Thomas Traherne (c.1636-74), an Anglican priest, was also a metaphysical poet. Born in Hereford in England, the son of a poor shoemaker, his finest work appeared in the 1670s but was lost until rediscovered and published as Poems (1903) and Centuries of Meditations (1908).

Traherne was alive to, and rapturous about the one 'thing' that every being in the universe has in common: the boundless space or 'Capacity' which is our innermost being. Nearer to each of us than our own breathing abides this Awareness. In appearance each of us is a limited 'thing' in the world, but in reality each of us is the Self - what Traherne in one of the above quotations calls his 'Soul'. In this Soul all of us live and move and have our being. We may of course choose other words for our innermost identity: Spirit, Godhead, True Nature, Buddha Nature, the Beloved. At this level of our being we can all truthfully say 'I am not in the world, the world is in me'.

When we awaken to Who we really are we find that nothing is distant from us. For Awareness is room for all things, includes all things. The furthest star is right here in one's being. Perceiving this inspires in Traherne profound wonder and joy.

Since all things are directly given in Awareness, all things belong to oneself - not the human self we see in the mirror which obviously does not possess the world, but our true self. Being 'Capacity' we contain - we are - all things. From a grain of sand or a flower in the hedgerow to the moon and stars - all these are one's own. Having no appearance at centre, we are clothed in the living universe.

Awakening to our full identity is not so hard as we might sometimes think. As the great Indian teacher Ramana Maharshi said, it is easier to see the Self than to see something you are holding in the palm of your hand. For any object is a complex thing, but the Subject is simplicity itself. Seeing the Self is seeing the No-thingness at the centre of one's being, the place we are looking out of right now, our Original Face, our no-face.

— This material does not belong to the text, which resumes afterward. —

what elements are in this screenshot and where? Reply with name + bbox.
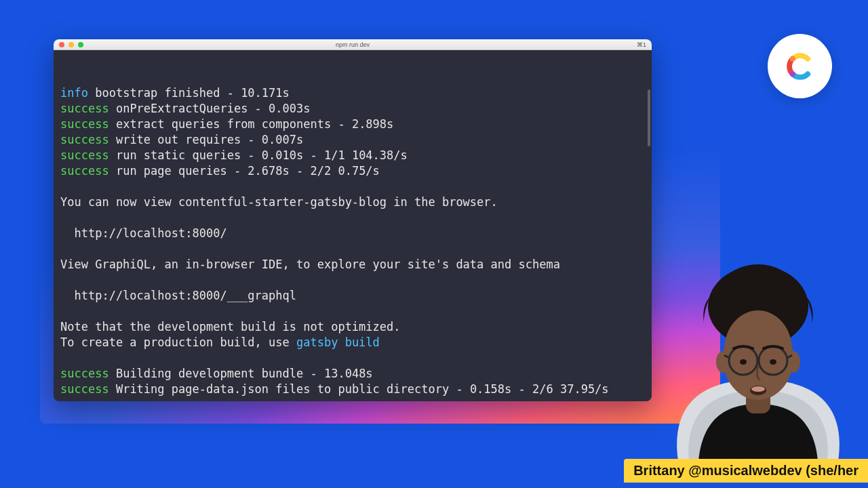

Until we awaken to the Self we 'do not enjoy the world aright'. We continue living the illusion of being separate from the world. No wonder we feel alienated. But when we are awake to our own 'no-thingness/everythingness', then, as Traherne puts it so beautifully, 'the sea itself floweth in your veins'. Awakening to our own infinite being, we stumble upon a profound and peaceful Aloneness - an Aloneness that is alone by including all things, not by excluding them. Not one atom of the whole cosmos is outside our being. And so, when we look up into the night sky we find - O wondrous thing - that we are crowned by the stars.